We believe that in terms of sustainability, "green" electricity is the best option today and in the foreseeable future for all household energy needs. Efficient products are on the market now for space and water heating, refrigeration, lighting and all other household activities; it is relatively easy for consumers to go "all electric". Of all the possible energy options (including biofuels, pellets, wood, and hydrogen), electricity has the clearest path to sustainability. Maine's electricity grid is already powered in part by clean energy sources such as rivers and wind. Many more clean options are in our future -- much sooner than many people realize.

Energy Facts
  1. Electricity is a sustainable option for home heating and other household energy needs because it can be cleanly generated from many inexhaustible sources, including the sun, wind, rivers, and tides.

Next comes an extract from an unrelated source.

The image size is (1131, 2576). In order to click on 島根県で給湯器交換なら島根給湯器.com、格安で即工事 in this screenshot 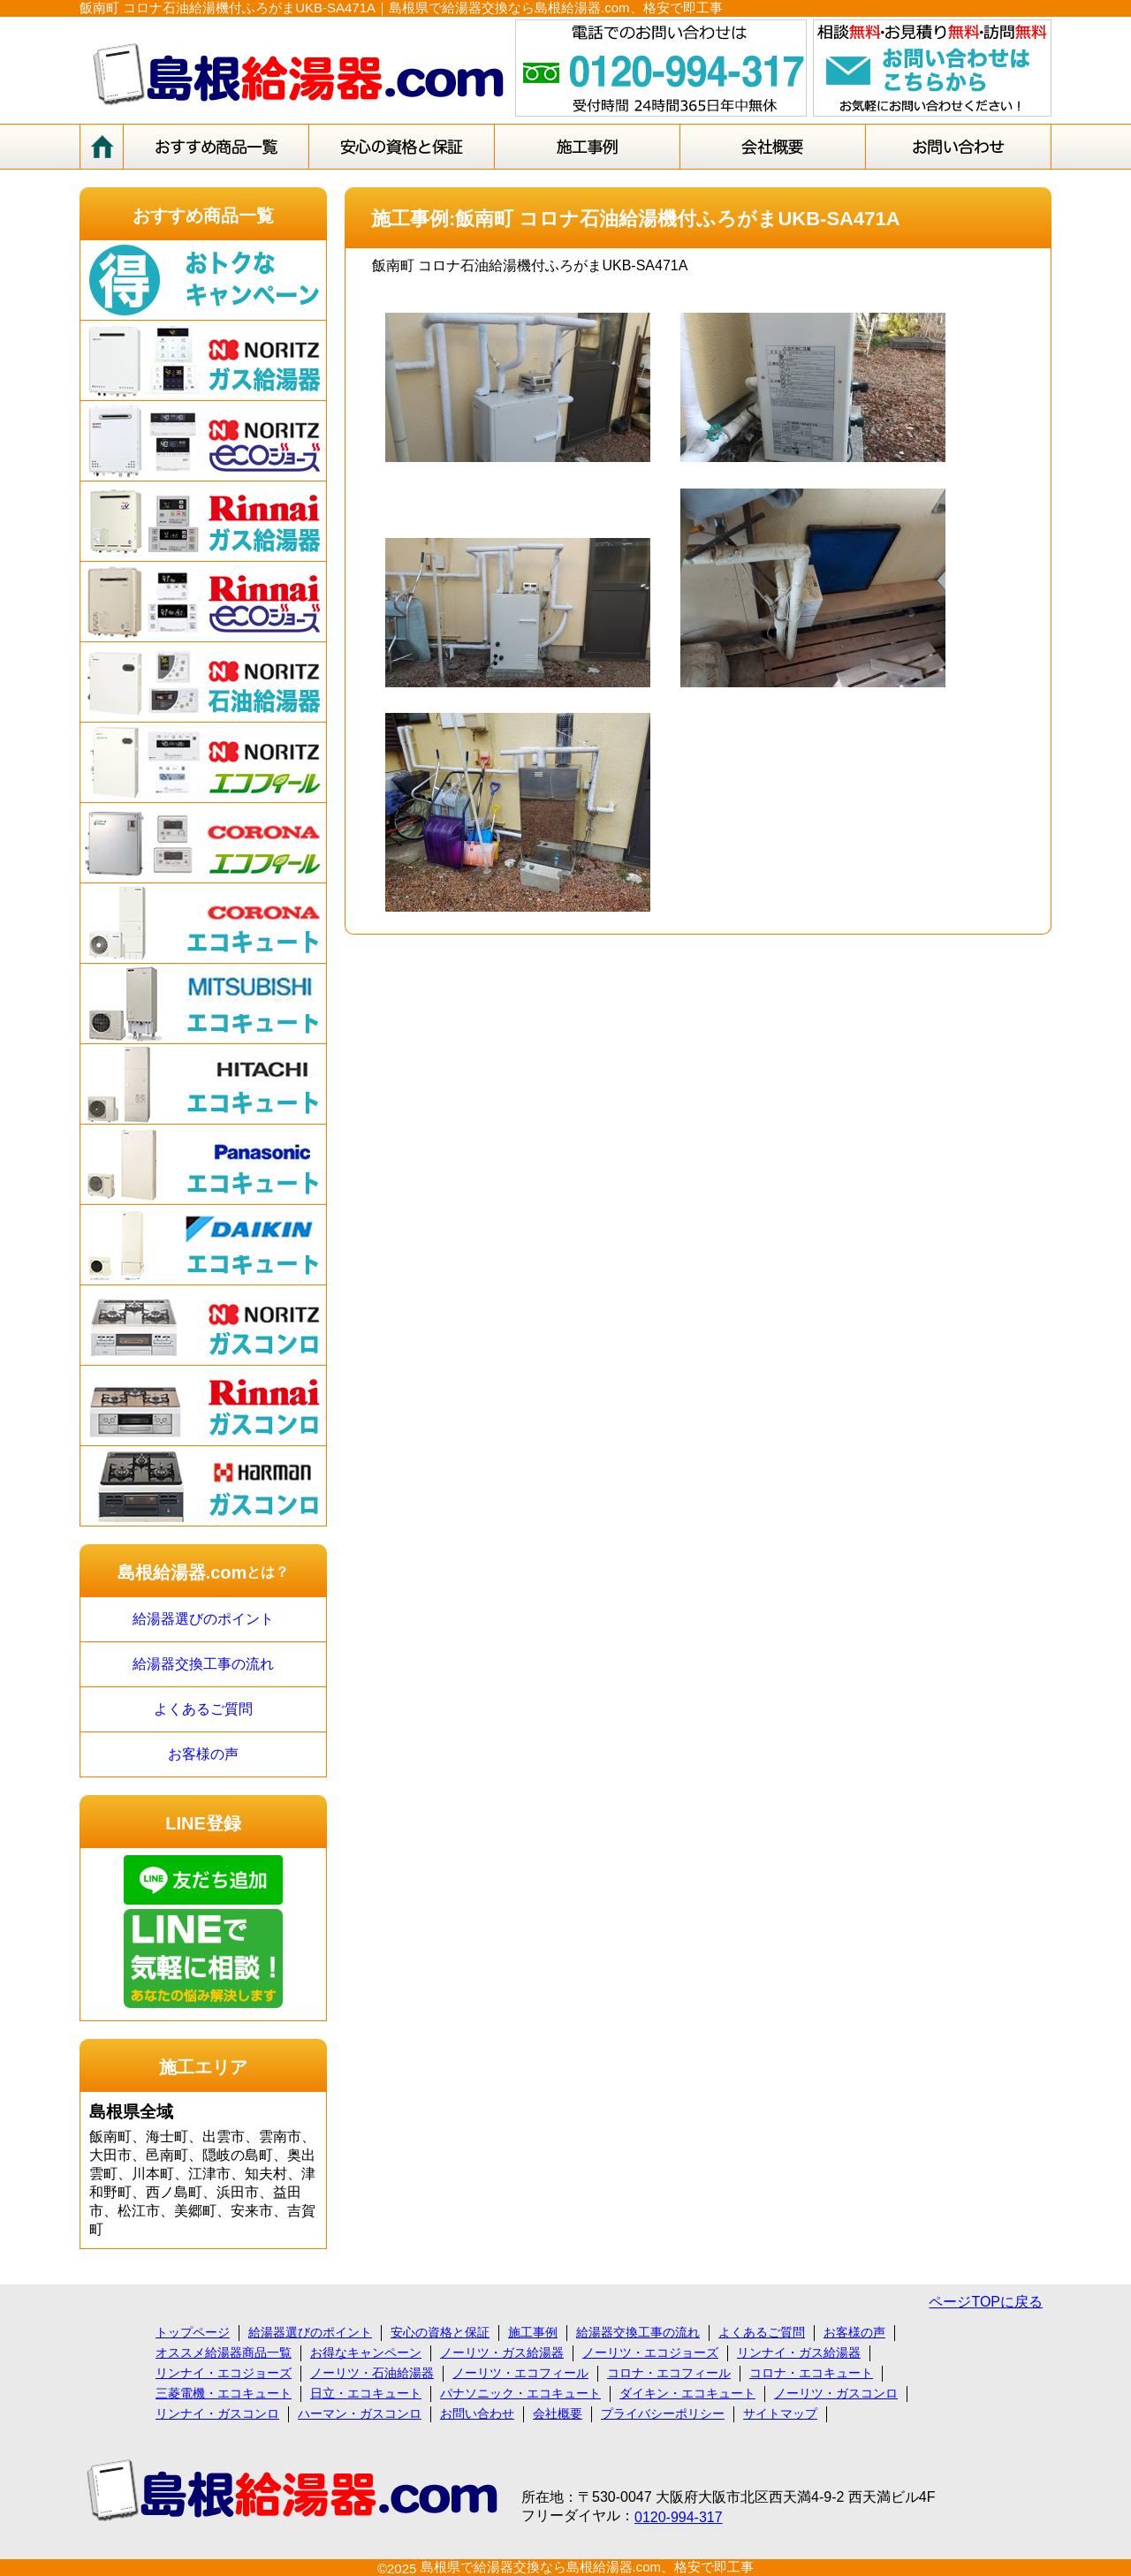, I will do `click(588, 2566)`.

  2. Mainers can sign up for green electricity. Paying a little extra on your monthly power bill ensures that the grid is supplied by clean and renewable energy sources, and provides capital for new clean power plants.
  3. Solar is available throughout Maine, with little variation in solar intensity among sites.
  4. Wind is available in Maine along the coast, mountain ridges, and offshore, with huge variations in energy intensity among sites and height above ground level.
  5. More than one hundred large-scale hydroelectric facilities are operating in Maine, producing more than 12 million gigajoules (GJ) of electricity per year.
  6. Since 2006, more than a dozen tidal power projects have been proposed in Maine.
  7. One acre of Maine woods managed for sustainable harvest could yield 25 GJ (one cord) of hardwood per year.
  8. The roof of an average-sized house in Maine (1,400 square feet) in full sun receives about 625 GJ of solar energy per year. This is the energy equivalent of a 25 acre wood lot.
  9. Each year the average home in Maine uses about 136 GJ of energy: 22 GJ (6,000 kilowatt hours) for electricity, and 114 GJ (108 million British thermal units) for space and water heating.
  10. If you have an average-sized home in full sun, every year you could meet all your home's energy needs (heat, hot water, lighting and appliances) by collecting, storing and using just 21.76% of the solar energy that reaches your roof.
  11. The efficiency of solar photovoltaic (PV) cells that produce electricity are between 6% and 40%; the types most commonly available today are about 16% efficient.
  12. The efficiency of photosynthesis (the natural process plants use to build wood and other tissues) is about 5%.
  13. Maine has a net metering law which allows you to get credit for sending electricity to the grid. This means that you can install solar PV cells without needing batteries to store the electricity they produce.
  14. Completely covering an average-sized home's roof in Maine with today's 16% efficient solar PV cells would generate about 100 GJ (27,777 kWh) of electricity every year, of which approximately 70 GJ (after balance of system efficiency losses) could be fed into the grid to "spin your meter backward."
  15. In 2007, the Maine Solar House near Wells, Maine, fed into the grid almost 17 GJ (4,707 kWh) of electricity using 384 square feet of 13-year-old solar PV cells (enough to cover about 27% of an average sized roof).
  16. Solar PV cells have no moving parts, emit no noise or pollution when generating electricity, require no fluids and little maintenance, continue to operate reliably in extreme cold and hot weather conditions, and have an expected lifetime of more than 30 years.
  17. Every year, a typical home on the Maine coast (wind profile area equivalent to a 6.4 m diameter rotor), assuming an average wind speed of 4 meters per second (m/s), deflects about 41 GJ of wind energy. Assuming a higher average wind speed of 6 m/s, the same home deflects about 139 GJ of wind energy.
  18. The theoretical maximum efficiency of a wind turbine is 59%, because it must allow some wind to flow through it (i.e. if a turbine attempts to use all of the wind's kinetic energy at any given moment, it stops airflow and thus loses the ability to capture energy at future moments).
  19. A small 400 watt turbine (rotor diameter 1.17 m) at a 4 m/s wind site will generate about 0.65 GJ of energy per year. At a 6 m/s site, it will generate 2.1 GJ per year.
  20. Microhydro run-of-river turbines in streams and tidal flows can be smaller than wind turbines for the same energy output because water is about 800 times denser than air.
  21. No data exists for the energy production of tidal turbines in Maine. In April 2008 a 1.2 MW turbine was installed in Strangford Lough in Ireland, the world's first commercial tidal power station.